Father’s Day Gifts That’re Affordable and Unique to F.C.

BIKENETIC’S Helen Huley sells pizza cutters in the shape of a bicycle. (Photo: Patricia Leslie)

Falls Church shoppers don’t have to go far to buy gifts for Father’s Day.

From padded shorts to giant tweezers which pluck stuck items from drains to specialty beers, Little City retailers have shoppers covered for Sunday’s annual observance of dads.

The National Retail Federation says about three of four consumers will buy dad something for his big day which may only be a greeting card, the most popular purchase, but dads usually don’t expect much.

Individuals between 25 and 34 years old will be the biggest spenders this year at an average $188 per person, says the NRF. Shoppers spend about a third more for Mother’s Day presents, but with dads assuming more family responsibilities, sales of “dad things” are increasing. The latest U.S. Census Bureau figure for the number of fathers in the U.S. was 72.2 million in 2014.

And shoppers can find bargain buys in Falls Church, well below this year’s average national price of $133, says the NRF.

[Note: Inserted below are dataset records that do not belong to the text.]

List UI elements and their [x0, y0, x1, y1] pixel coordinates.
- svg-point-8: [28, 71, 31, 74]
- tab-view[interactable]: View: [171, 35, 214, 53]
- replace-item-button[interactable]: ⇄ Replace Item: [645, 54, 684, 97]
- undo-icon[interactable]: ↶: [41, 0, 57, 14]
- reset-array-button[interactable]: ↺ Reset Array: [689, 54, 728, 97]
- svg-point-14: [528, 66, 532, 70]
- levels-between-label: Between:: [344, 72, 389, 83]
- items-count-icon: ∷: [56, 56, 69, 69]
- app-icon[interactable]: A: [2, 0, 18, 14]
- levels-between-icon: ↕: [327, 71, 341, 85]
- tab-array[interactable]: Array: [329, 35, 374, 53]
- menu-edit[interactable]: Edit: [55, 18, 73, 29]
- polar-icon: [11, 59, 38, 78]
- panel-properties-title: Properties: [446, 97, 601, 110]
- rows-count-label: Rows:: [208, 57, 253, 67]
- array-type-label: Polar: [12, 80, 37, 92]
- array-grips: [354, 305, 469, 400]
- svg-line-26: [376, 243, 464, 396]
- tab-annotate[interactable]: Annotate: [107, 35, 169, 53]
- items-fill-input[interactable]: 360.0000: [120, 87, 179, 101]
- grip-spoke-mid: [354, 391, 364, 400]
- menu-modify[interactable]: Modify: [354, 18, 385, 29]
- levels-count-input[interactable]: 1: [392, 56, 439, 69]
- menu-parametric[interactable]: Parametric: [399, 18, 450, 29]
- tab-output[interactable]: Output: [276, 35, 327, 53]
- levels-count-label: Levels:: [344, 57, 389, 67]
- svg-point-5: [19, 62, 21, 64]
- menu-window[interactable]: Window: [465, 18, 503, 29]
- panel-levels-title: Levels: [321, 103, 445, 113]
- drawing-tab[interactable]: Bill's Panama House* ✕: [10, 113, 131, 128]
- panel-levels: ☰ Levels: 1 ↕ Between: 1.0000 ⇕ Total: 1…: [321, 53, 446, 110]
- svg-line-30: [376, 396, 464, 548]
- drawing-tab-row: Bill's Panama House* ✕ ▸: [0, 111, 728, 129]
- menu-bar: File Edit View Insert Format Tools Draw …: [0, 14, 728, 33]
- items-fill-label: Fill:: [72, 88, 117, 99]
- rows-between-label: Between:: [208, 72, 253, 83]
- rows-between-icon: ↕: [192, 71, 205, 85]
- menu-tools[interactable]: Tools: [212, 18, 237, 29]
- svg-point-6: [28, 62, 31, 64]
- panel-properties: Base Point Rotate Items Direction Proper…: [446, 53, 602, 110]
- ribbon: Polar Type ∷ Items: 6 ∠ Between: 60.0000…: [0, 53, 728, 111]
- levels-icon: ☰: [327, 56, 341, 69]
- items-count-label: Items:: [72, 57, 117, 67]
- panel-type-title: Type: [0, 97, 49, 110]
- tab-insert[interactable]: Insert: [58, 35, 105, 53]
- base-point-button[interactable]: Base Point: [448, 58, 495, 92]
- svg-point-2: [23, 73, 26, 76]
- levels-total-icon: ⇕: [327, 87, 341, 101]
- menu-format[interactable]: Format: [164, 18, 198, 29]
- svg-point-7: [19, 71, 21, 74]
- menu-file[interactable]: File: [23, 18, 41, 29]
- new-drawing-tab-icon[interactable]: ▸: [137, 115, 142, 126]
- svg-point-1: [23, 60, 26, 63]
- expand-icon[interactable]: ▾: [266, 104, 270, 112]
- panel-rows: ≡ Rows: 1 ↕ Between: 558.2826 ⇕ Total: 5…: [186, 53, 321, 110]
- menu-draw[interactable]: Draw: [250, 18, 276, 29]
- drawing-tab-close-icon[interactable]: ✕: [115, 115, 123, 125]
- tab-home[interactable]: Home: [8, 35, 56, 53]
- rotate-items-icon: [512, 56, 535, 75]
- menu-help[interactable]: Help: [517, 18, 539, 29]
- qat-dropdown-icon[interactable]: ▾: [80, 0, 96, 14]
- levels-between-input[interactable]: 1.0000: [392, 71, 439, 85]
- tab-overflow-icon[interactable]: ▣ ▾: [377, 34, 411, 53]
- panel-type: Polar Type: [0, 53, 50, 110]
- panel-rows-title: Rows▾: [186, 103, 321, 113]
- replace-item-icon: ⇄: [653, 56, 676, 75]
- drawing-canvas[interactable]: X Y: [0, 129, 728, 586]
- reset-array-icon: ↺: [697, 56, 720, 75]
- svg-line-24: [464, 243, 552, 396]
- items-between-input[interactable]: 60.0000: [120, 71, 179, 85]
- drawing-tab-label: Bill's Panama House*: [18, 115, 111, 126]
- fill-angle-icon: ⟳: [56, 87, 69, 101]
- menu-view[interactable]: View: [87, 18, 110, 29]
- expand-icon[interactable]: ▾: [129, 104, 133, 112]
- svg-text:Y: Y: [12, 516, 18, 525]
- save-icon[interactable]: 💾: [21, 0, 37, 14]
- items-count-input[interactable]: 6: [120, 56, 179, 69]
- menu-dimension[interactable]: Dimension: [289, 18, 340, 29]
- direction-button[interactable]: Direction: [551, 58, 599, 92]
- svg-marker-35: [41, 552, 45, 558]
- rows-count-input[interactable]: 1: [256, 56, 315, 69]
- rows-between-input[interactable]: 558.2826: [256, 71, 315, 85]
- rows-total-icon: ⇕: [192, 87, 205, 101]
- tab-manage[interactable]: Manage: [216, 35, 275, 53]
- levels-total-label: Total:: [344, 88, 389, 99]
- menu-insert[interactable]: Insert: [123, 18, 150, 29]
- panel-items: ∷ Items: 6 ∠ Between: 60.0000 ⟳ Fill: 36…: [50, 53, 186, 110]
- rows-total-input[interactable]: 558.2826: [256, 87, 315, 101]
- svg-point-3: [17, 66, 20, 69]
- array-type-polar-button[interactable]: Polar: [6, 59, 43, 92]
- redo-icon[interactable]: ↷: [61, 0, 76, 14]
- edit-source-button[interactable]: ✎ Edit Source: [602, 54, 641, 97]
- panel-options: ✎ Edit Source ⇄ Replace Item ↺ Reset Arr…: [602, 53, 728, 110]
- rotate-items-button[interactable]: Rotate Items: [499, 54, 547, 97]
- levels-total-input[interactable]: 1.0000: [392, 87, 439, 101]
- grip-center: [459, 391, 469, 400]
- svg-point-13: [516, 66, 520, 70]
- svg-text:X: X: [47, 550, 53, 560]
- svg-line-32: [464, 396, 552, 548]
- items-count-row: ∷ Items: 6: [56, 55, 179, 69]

At Brown’s Hardware at the corner of North Washington and Broad streets last Saturday morning, Father’s Day shoppers and more were out in full force, to be welcomed by Dave Taylor, a Brown’s veteran of 19 years whom customers greeted by his first name.  

Brown’s gets plenty of traffic for Father’s Day, Taylor said.

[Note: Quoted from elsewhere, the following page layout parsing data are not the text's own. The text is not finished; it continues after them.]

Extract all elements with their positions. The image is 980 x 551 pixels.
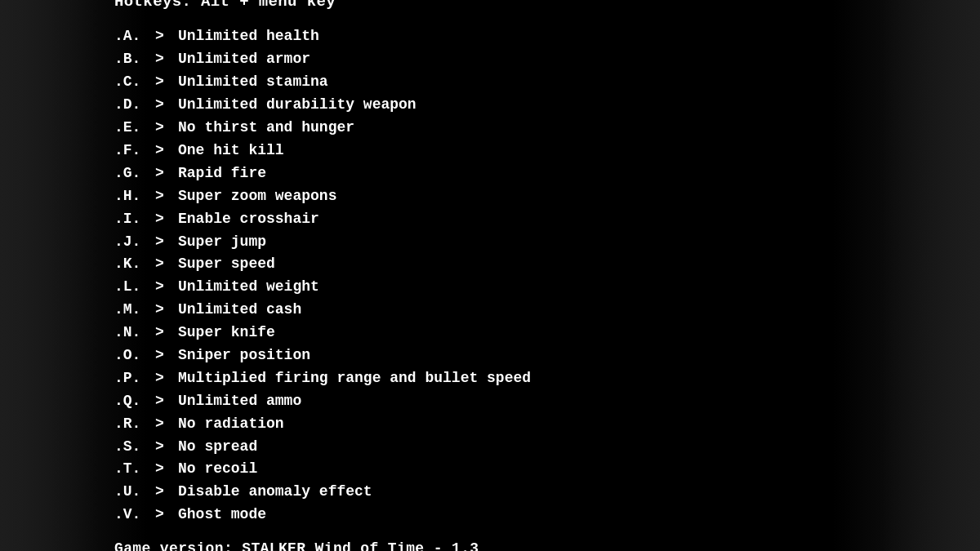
menu-arrow: > [155, 504, 178, 527]
menu-arrow: > [155, 140, 178, 162]
menu-description: Unlimited armor [178, 48, 310, 71]
list-item: .B. > Unlimited armor [114, 48, 866, 71]
menu-key: .O. [114, 344, 155, 367]
menu-description: Multiplied firing range and bullet speed [178, 367, 531, 390]
menu-description: Enable crosshair [178, 208, 319, 231]
menu-description: Super jump [178, 231, 266, 254]
list-item: .O. > Sniper position [114, 344, 866, 367]
list-item: .E. > No thirst and hunger [114, 117, 866, 140]
menu-arrow: > [155, 481, 178, 504]
menu-key: .P. [114, 367, 155, 390]
menu-description: No thirst and hunger [178, 117, 354, 140]
menu-key: .Q. [114, 390, 155, 413]
menu-description: Unlimited stamina [178, 71, 328, 94]
menu-arrow: > [155, 390, 178, 413]
list-item: .P. > Multiplied firing range and bullet… [114, 367, 866, 390]
menu-arrow: > [155, 48, 178, 71]
menu-key: .F. [114, 140, 155, 162]
menu-arrow: > [155, 436, 178, 459]
menu-key: .R. [114, 413, 155, 436]
menu-description: One hit kill [178, 140, 284, 162]
menu-key: .V. [114, 504, 155, 527]
menu-arrow: > [155, 231, 178, 254]
menu-key: .D. [114, 94, 155, 117]
menu-arrow: > [155, 71, 178, 94]
menu-key: .N. [114, 322, 155, 344]
menu-key: .S. [114, 436, 155, 459]
menu-description: Super speed [178, 253, 275, 276]
menu-arrow: > [155, 367, 178, 390]
menu-arrow: > [155, 162, 178, 185]
list-item: .J. > Super jump [114, 231, 866, 254]
menu-description: Rapid fire [178, 162, 266, 185]
menu-list: .A. > Unlimited health.B. > Unlimited ar… [114, 25, 866, 527]
menu-arrow: > [155, 117, 178, 140]
menu-key: .C. [114, 71, 155, 94]
list-item: .V. > Ghost mode [114, 504, 866, 527]
menu-description: Sniper position [178, 344, 310, 367]
menu-arrow: > [155, 413, 178, 436]
menu-description: Unlimited durability weapon [178, 94, 416, 117]
menu-arrow: > [155, 25, 178, 48]
menu-description: Unlimited weight [178, 276, 319, 299]
list-item: .T. > No recoil [114, 458, 866, 481]
menu-key: .I. [114, 208, 155, 231]
menu-key: .T. [114, 458, 155, 481]
list-item: .A. > Unlimited health [114, 25, 866, 48]
list-item: .H. > Super zoom weapons [114, 185, 866, 208]
list-item: .M. > Unlimited cash [114, 299, 866, 322]
menu-description: Super zoom weapons [178, 185, 336, 208]
menu-description: Ghost mode [178, 504, 266, 527]
list-item: .G. > Rapid fire [114, 162, 866, 185]
menu-arrow: > [155, 94, 178, 117]
menu-description: Super knife [178, 322, 275, 344]
list-item: .C. > Unlimited stamina [114, 71, 866, 94]
menu-description: No recoil [178, 458, 257, 481]
menu-arrow: > [155, 253, 178, 276]
menu-key: .E. [114, 117, 155, 140]
list-item: .I. > Enable crosshair [114, 208, 866, 231]
version-footer: Game version: STALKER Wind of Time - 1.3 [114, 538, 866, 551]
menu-arrow: > [155, 208, 178, 231]
list-item: .R. > No radiation [114, 413, 866, 436]
list-item: .F. > One hit kill [114, 140, 866, 162]
menu-description: No radiation [178, 413, 284, 436]
menu-arrow: > [155, 322, 178, 344]
menu-key: .J. [114, 231, 155, 254]
menu-description: Unlimited cash [178, 299, 301, 322]
menu-key: .L. [114, 276, 155, 299]
list-item: .Q. > Unlimited ammo [114, 390, 866, 413]
hotkeys-header: Hotkeys: Alt + menu key [114, 0, 866, 14]
menu-key: .M. [114, 299, 155, 322]
menu-arrow: > [155, 458, 178, 481]
menu-key: .U. [114, 481, 155, 504]
list-item: .U. > Disable anomaly effect [114, 481, 866, 504]
menu-key: .A. [114, 25, 155, 48]
menu-description: Unlimited ammo [178, 390, 301, 413]
menu-description: No spread [178, 436, 257, 459]
screen: Hotkeys: Alt + menu key .A. > Unlimited … [0, 0, 980, 551]
menu-description: Unlimited health [178, 25, 319, 48]
list-item: .D. > Unlimited durability weapon [114, 94, 866, 117]
content-panel: Hotkeys: Alt + menu key .A. > Unlimited … [90, 0, 890, 551]
list-item: .N. > Super knife [114, 322, 866, 344]
list-item: .L. > Unlimited weight [114, 276, 866, 299]
menu-description: Disable anomaly effect [178, 481, 372, 504]
menu-arrow: > [155, 344, 178, 367]
list-item: .K. > Super speed [114, 253, 866, 276]
menu-arrow: > [155, 276, 178, 299]
menu-key: .G. [114, 162, 155, 185]
menu-key: .B. [114, 48, 155, 71]
menu-arrow: > [155, 185, 178, 208]
list-item: .S. > No spread [114, 436, 866, 459]
menu-key: .K. [114, 253, 155, 276]
menu-arrow: > [155, 299, 178, 322]
menu-key: .H. [114, 185, 155, 208]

“Wives come in.  They bring their children in to buy things for dad whether or not it’s gadgetry or power tool type things or electronic screwdrivers, stuff that dad may not have.”

Flashlights sell well all year, according to Brown, but especially now because it’s thunderstorm and hurricane season.

“Lanterns are a real nice versatile gift because not only are they an actual lantern, but when you close it, it’s also a flashlight when the power goes out, and you want to light up a whole room.

Even for elderly dads or grandpa’s, Brown’s has canes and walking sticks individually handmade in Texas with each one having a little story attached about the person who made it.

The one item which is a more popular gift for Father’s Day than Mother’s Day is — you guessed it — alcohol. For the beer and wine lover, up the street from Brown’s is Dominion Wine and Beer at 107 Rowell Court which, like Brown’s and every retailer visited, has gift cards.

“We see a lot more wives coming in for Father’s Day that we don’t normally see, who want gift ideas for their husbands,” Sam Dial, a Dominion employee, said. “We sell more beer for Father’s Day, but there are still some wine dads.”

New to drink are beers which arrive weekly at Dominion from breweries around the U.S., including several in Virginia.

The store sells draft beer in 32 ounce cans (“crowlers”) and 64 ounces bottles (“growlers”).

The cans “are really popular,” said Tafakor and start usually around $7 but can go up to $30 a can, for a “limited beer we may get once a year or every few years. They are aged in bourbon barrels.”

Another beer craft retailer, Audacious Aleworks, is not far away at 110 East Fairfax Street and has been open about a month. It, too, has gift cards, said Brian Reinoehl, co-founder of the microbrewery which brews on site.

Last Saturday morning bikers in colorful gear sipped cold brews at the bar after a 30-mile ride on the W&OD Trail.

Gear for biker enthusiasts, whether beginner or veteran, is available at Bikenetic at 201 West Jefferson Street where Helen Huley, the co-owner, displayed racks of merchandise.

“We do see more shoppers coming in for Father’s Day and it definitely depends upon what kind of a bike rider they are shopping for,” Huley said. “If they are avid cyclists or commuters and they have a lot of stuff we would point them to more ‘gitchy-kitchy’ stuff but if they are kind of just starting out and need  accessories, we have a ton of options for that.”

She said a biking computer for distance and speed to keep track of the miles, can be “motivating.”

For Father’s Day shoppers who may want their men to think about riding a bike to get in better shape, Huley said a gift card works best so a new biker can come in and be outfitted properly.

Bikes at the shop start at $350 but if that’s too steep for Father’s Day, cycling-themed socks are $12, and padded shorts and neon-colored shirts are $50.  

Helmets are always a good item, too, since their replacement is recommended every three to five years, Huley said.

“People come in with helmets which are 15 to 20 years old but the safety part starts breaking down. We encourage the newer helmet which is more comfortable, has more padding, is lighter, and has a lot of upgrades.”

Bikenetic also sells pizza cutters in the shape of a bicycle for the dad who has everything and loves pizza.